The projects that gave Maximilian Büsser the most pleasure and personal satisfaction during his fifteen years managing prestigious watch brands were those working with talented independent watchmakers. An idea for his own personal utopia emerged: that of creating a company dedicated solely to designing and crafting small series of radical concept watches in collaboration with talented professionals he both respected and enjoyed working with. The entrepreneur in Büsser brought the idea to reality.


MB&F is not a watch brand, it is an artistic and micro-engineering concept laboratory in which collectives of independent horological professionals are assembled each year to design and craft radical Horological Machines. Respecting tradition without being shackled by it enables MB&F to act as a catalyst in fusing traditional, high-quality watchmaking with cutting-edge technology and avant-garde three-dimensional sculpture.


MB&F’s first timepiece, HM1 (Horological Machine No1) was delivered from 2007 and introduced the concept of three-dimensional architectural horology. This was followed by HM2 in 2008 and HM3 in 2009, both inspired by science fiction. The year 2010 heralded the HM4 Thunderbolt, considered by many to be MB&F’s most audacious machine to date. In 2011 Legacy Machine No1 heralded the introduction of a new traditionally-inspired line. The supercar-inspired HM5 ‘On the Road Again’ was presented in 2012.

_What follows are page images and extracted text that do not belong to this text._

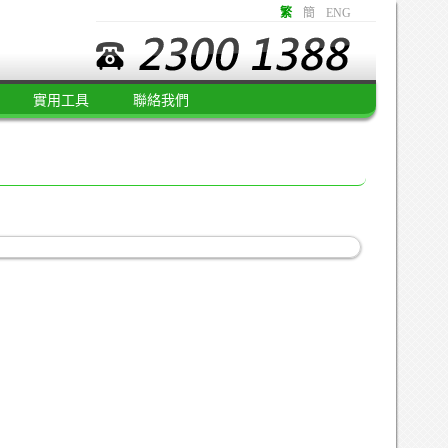
繁
簡
ENG
實用工具
聯絡我們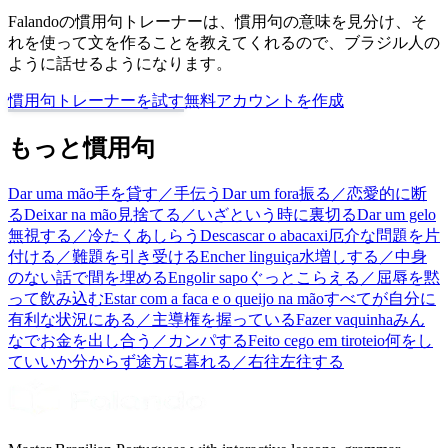
Falandoの慣用句トレーナーは、慣用句の意味を見分け、そ
れを使って文を作ることを教えてくれるので、ブラジル人の
ように話せるようになります。
慣用句トレーナーを試す
無料アカウントを作成
もっと慣用句
Dar uma mão
手を貸す／手伝う
Dar um fora
振る／恋愛的に断
る
Deixar na mão
見捨てる／いざという時に裏切る
Dar um gelo
無視する／冷たくあしらう
Descascar o abacaxi
厄介な問題を片
付ける／難題を引き受ける
Encher linguiça
水増しする／中身
のない話で間を埋める
Engolir sapo
ぐっとこらえる／屈辱を黙
って飲み込む
Estar com a faca e o queijo na mão
すべてが自分に
有利な状況にある／主導権を握っている
Fazer vaquinha
みん
なでお金を出し合う／カンパする
Feito cego em tiroteio
何をし
ていいか分からず途方に暮れる／右往左往する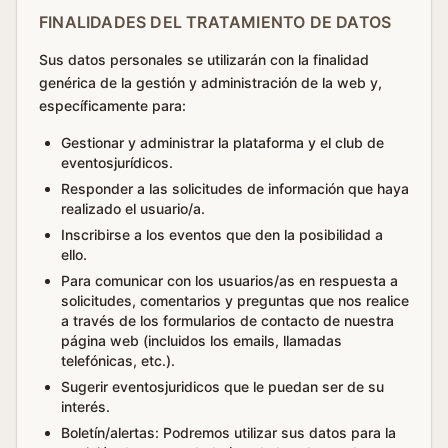
FINALIDADES DEL TRATAMIENTO DE DATOS
Sus datos personales se utilizarán con la finalidad
genérica de la gestión y administración de la web y,
específicamente para:
Gestionar y administrar la plataforma y el club de
eventosjurídicos.
Responder a las solicitudes de información que haya
realizado el usuario/a.
Inscribirse a los eventos que den la posibilidad a
ello.
Para comunicar con los usuarios/as en respuesta a
solicitudes, comentarios y preguntas que nos realice
a través de los formularios de contacto de nuestra
página web (incluidos los emails, llamadas
telefónicas, etc.).
Sugerir eventosjuridicos que le puedan ser de su
interés.
Boletín/alertas: Podremos utilizar sus datos para la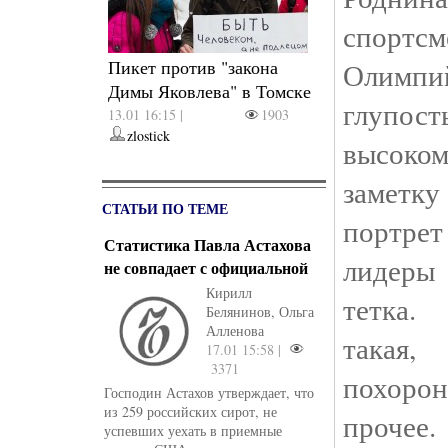
спортсм
Пикет против "закона
Олимпи
Димы Яковлева" в Томске
глуп
13.01 16:15 |
1903
zlostick
высок
заметк
СТАТЬИ ПО ТЕМЕ
портре
Статистика Павла Астахова
лидеры
не совпадает с официальной
Кирилл
тетка.
Белянинов, Ольга
Алленова
такая,
17.01 15:58 |
3371
похоро
Господин Астахов утверждает, что
из 259 российских сирот, не
проче
успевших уехать в приемные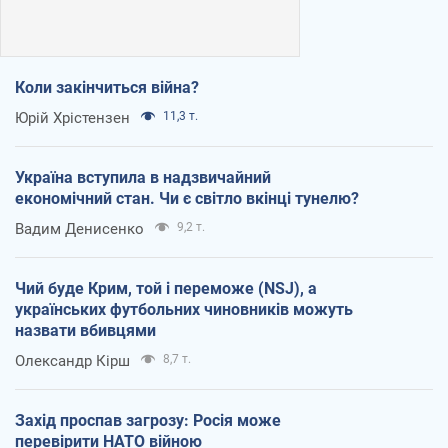
Коли закінчиться війна?
Юрій Хрістензен
11,3 т.
Україна вступила в надзвичайний
економічний стан. Чи є світло вкінці тунелю?
Вадим Денисенко
9,2 т.
Чий буде Крим, той і переможе (NSJ), а
українських футбольних чиновників можуть
назвати вбивцями
Олександр Кірш
8,7 т.
Захід проспав загрозу: Росія може
перевірити НАТО війною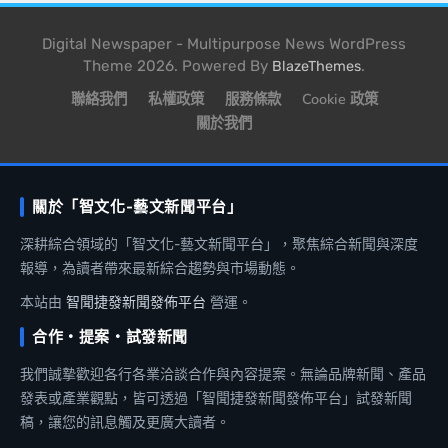
Digital Newspaper - Multipurpose News WordPress
Theme 2026. Powered By
.
BlazeThemes
聯絡我們
私權政策
服務條款
Cookie 政策
關於我們
關於「智文化-藝文新聞平台」
深耕綜合領域的「智文化-藝文新聞平台」，聚焦綜合新聞與深度
報導，為讀者帶來最新綜合趨勢與市場動態。
本站由
智聞捷發新聞發佈平台
營運。
合作・提案・試發新聞
我們誠摯歡迎各行各業洽談合作與內容提案。無論品牌新聞、產品
發表或產業觀點，皆可透過「智聞捷發新聞發佈平台」試發新聞
稿，讓您的訊息觸及更廣大讀者。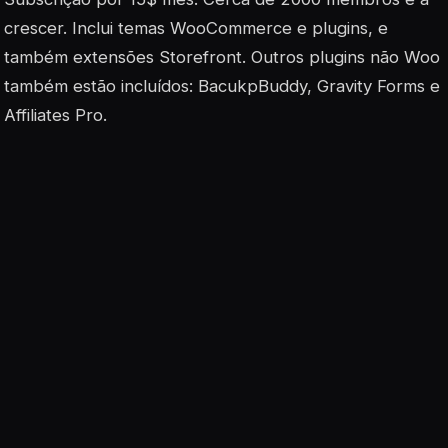
crescer. Inclui temas WooCommerce e plugins, e
também extensões Storefront. Outros plugins não Woo
também estão incluídos: BacukpBuddy, Gravity Forms e
Affiliates Pro.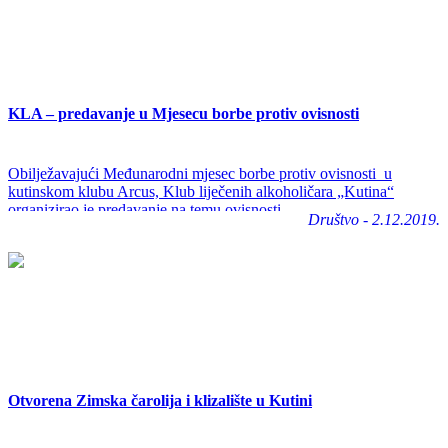
KLA – predavanje u Mjesecu borbe protiv ovisnosti
Obilježavajući Međunarodni mjesec borbe protiv ovisnosti u
kutinskom klubu Arcus, Klub liječenih alkoholičara „Kutina“
organizirao je predavanje na temu ovisnosti.
Društvo - 2.12.2019.
Otvorena Zimska čarolija i klizalište u Kutini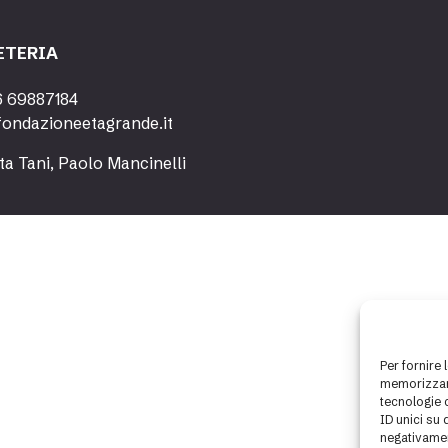
ETERIA
6 69887184
fondazioneetagrande.it
ta Tani, Paolo Mancinelli
Per fornire 
memorizzare
tecnologie 
ID unici su 
negativamen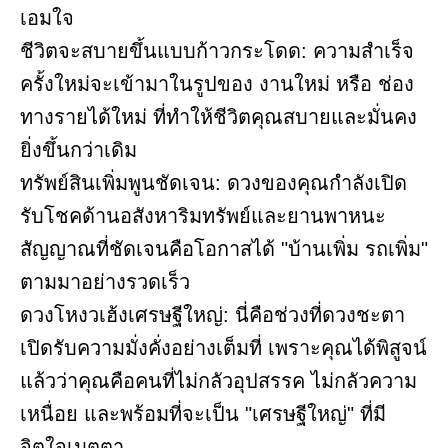
เอมใจ
ชีวิตจะสบายขึ้นแบบก้าวกระโดด: ความสำเร็จ
ครั้งใหม่จะเข้ามาในรูปของ งานใหม่ หรือ ช่อง
ทางรายได้ใหม่ ที่ทำให้ชีวิตคุณสบายและมั่นคง
ยิ่งขึ้นกว่าเดิม
ทรัพย์สินเพิ่มพูนชัดเจน: ดวงของคุณกำลังเปิด
รับโชคด้านอสังหาริมทรัพย์และยานพาหนะ
สัญญาณที่ชัดเจนคือโอกาสได้ "บ้านเพิ่ม รถเพิ่ม"
ตามมาอย่างรวดเร็ว
ดวงโหงวเฮ้งเศรษฐีใหญ่: นี่คือช่วงที่ดวงชะตา
เปิดรับความมั่งคั่งอย่างเต็มที่ เพราะคุณได้พิสูจน์
แล้วว่าคุณคือคนที่ไม่กลัวอุปสรรค ไม่กลัวความ
เหนื่อย และพร้อมที่จะเป็น "เศรษฐีใหญ่" ที่มี
จิตใจเมตตา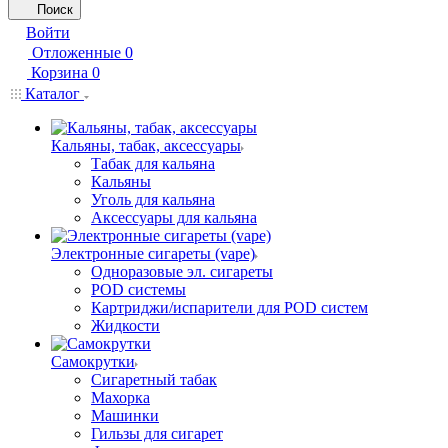
Поиск
Войти
Отложенные
0
Корзина
0
Каталог
Кальяны, табак, аксессуары
Табак для кальяна
Кальяны
Уголь для кальяна
Аксессуары для кальяна
Электронные сигареты (vape)
Одноразовые эл. сигареты
POD системы
Картриджи/испарители для POD систем
Жидкости
Самокрутки
Сигаретный табак
Махорка
Машинки
Гильзы для сигарет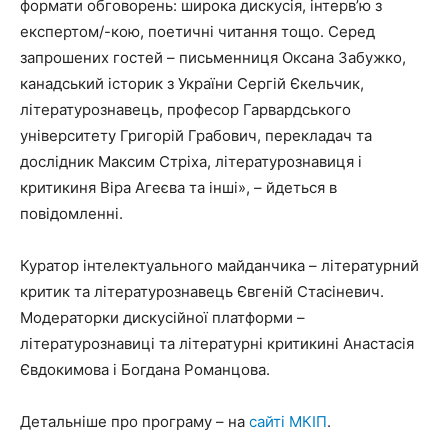
формати обговорень: широка дискусія, інтерв’ю з
експертом/-кою, поетичні читання тощо. Серед
запрошених гостей – письменниця Оксана Забужко,
канадський історик з України Сергій Єкельчик,
літературознавець, професор Гарвардського
університету Григорій Грабович, перекладач та
дослідник Максим Стріха, літературознавиця і
критикиня Віра Агеєва та інші», – йдеться в
повідомленні.
Куратор інтелектуального майданчика – літературний
критик та літературознавець Євгеній Стасіневич.
Модераторки дискусійної платформи –
літературознавиці та літературні критикині Анастасія
Євдокимова і Богдана Романцова.
Детальніше про програму – на
сайті МКІП
.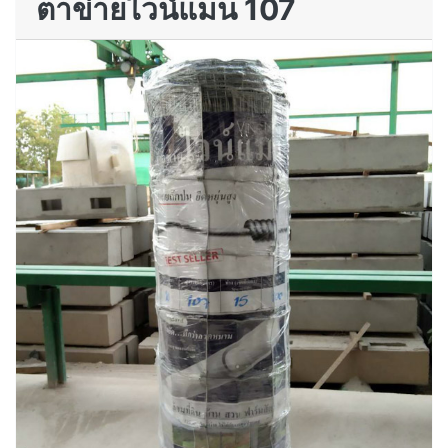
ตาข่ายไวน์แมน 107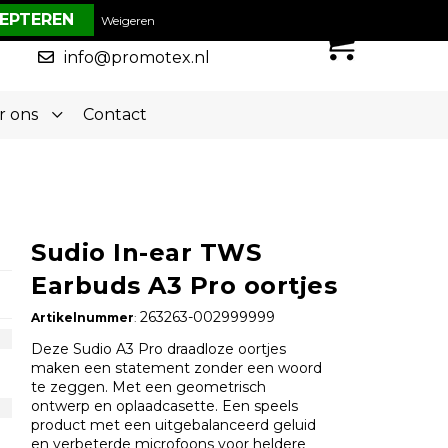
€ 0,00
Weigeren
0
050-5773636
info@promotex.nl
r ons
Contact
Sudio In-ear TWS
Earbuds A3 Pro oortjes
263263-002999999
Artikelnummer
:
Deze Sudio A3 Pro draadloze oortjes
maken een statement zonder een woord
te zeggen. Met een geometrisch
ontwerp en oplaadcasette. Een speels
product met een uitgebalanceerd geluid
en verbeterde microfoons voor heldere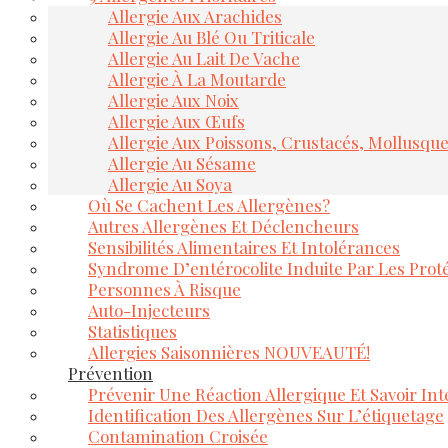
Allergie Aux Arachides
Allergie Au Blé Ou Triticale
Allergie Au Lait De Vache
Allergie À La Moutarde
Allergie Aux Noix
Allergie Aux Œufs
Allergie Aux Poissons, Crustacés, Mollusqu
Allergie Au Sésame
Allergie Au Soya
Où Se Cachent Les Allergènes?
Autres Allergènes Et Déclencheurs
Sensibilités Alimentaires Et Intolérances
Syndrome D’entérocolite Induite Par Les Proté
Personnes À Risque
Auto-Injecteurs
Statistiques
Allergies Saisonnières NOUVEAUTÉ!
Prévention
Prévenir Une Réaction Allergique Et Savoir Inte
Identification Des Allergènes Sur L’étiquetage
Contamination Croisée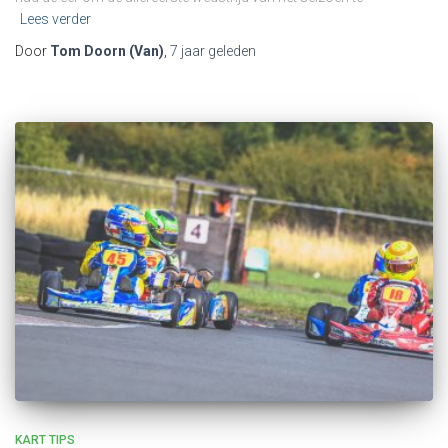
Lees verder
Door
Tom Doorn (Van)
,
7 jaar
geleden
KART TIPS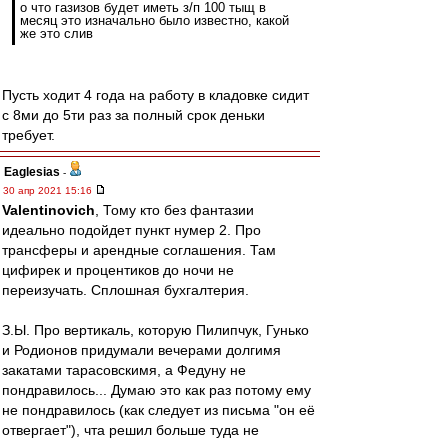
о что газизов будет иметь з/п 100 тыщ в
месяц это изначально было известно, какой
же это слив
Пусть ходит 4 года на работу в кладовке сидит
с 8ми до 5ти раз за полный срок деньки
требует.
Eaglesias
-
30 апр 2021 15:16
Valentinovich
, Тому кто без фантазии
идеально подойдет пункт нумер 2. Про
трансферы и арендные соглашения. Там
цифирек и процентиков до ночи не
переизучать. Сплошная бухгалтерия.
З.Ы. Про вертикаль, которую Пилипчук, Гунько
и Родионов придумали вечерами долгимя
закатами тарасовскимя, а Федуну не
пондравилось... Думаю это как раз потому ему
не пондравилось (как следует из письма "он её
отвергает"), чта решил больше туда не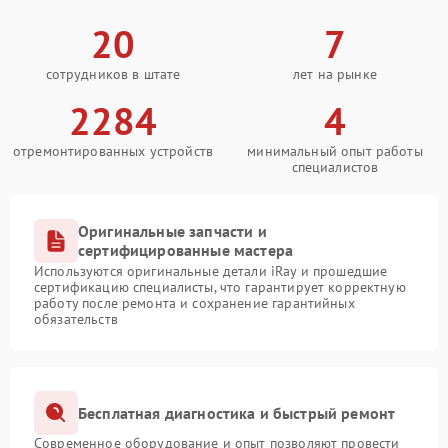
20
7
сотрудников в штате
лет на рынке
2284
4
отремонтированных устройств
минимальный опыт работы
специалистов
Оригинальные запчасти и
сертифицированные мастера
Используются оригинальные детали iRay и прошедшие
сертификацию специалисты, что гарантирует корректную
работу после ремонта и сохранение гарантийных
обязательств
Бесплатная диагностика и быстрый ремонт
Современное оборудование и опыт позволяют провести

Biography– Maximilian Büsser



Maximilian Büsser was born in Milan, Italy, before moving at an early age to Lausanne, Switzerland where he spent his youth. Growing up in a multi-cultural environment and family – his father was a Swiss diplomat who met his mother, an Indian national, in Bombay – led Büsser to develop a cross-cultural, broad-based approach to life and to business.


In July 2005, at the age of 38, Büsser created the world’s first horological concept brand: MB&F (Maximilian Büsser & Friends), in which he is now partnered with Serge Kriknoff. Büsser’s dream with MB&F is to have his own brand dedicated to developing radical horological concepts by working in small, hyper-creative groups composed of people he enjoys working with.


Entrepreneurship is Maximilian Büsser’s forte. In 1998, when only 31, he was appointed Managing Director of Harry Winston Rare Timepieces in Geneva. During his seven years there Büsser developed the company into a fully-fledged and well respected haute horlogerie brand by developing the strategy, products, marketing and worldwide distribution, whilst integrating design, R&D and manufacturing in-house. The results were a 900 per cent increase in turnover and the positioning of Harry Winston as one of the leaders in this very competitive segment.


Maximilian Büsser’s love for high-end horology was nurtured by his first employer, Jaeger-LeCoultre. During his seven years in the senior management team during the 1990s, JLC strongly increased its profile and multiplied its turnover by a factor of ten. Büsser’s responsibilities at Jaeger-LeCoultre ranged from Product Management & Development to Sales & Marketing for Europe.


Büsser graduated in 1991 with a Masters in Microtechnology Engineering from the Swiss Federal Institute of Technology, Lausanne.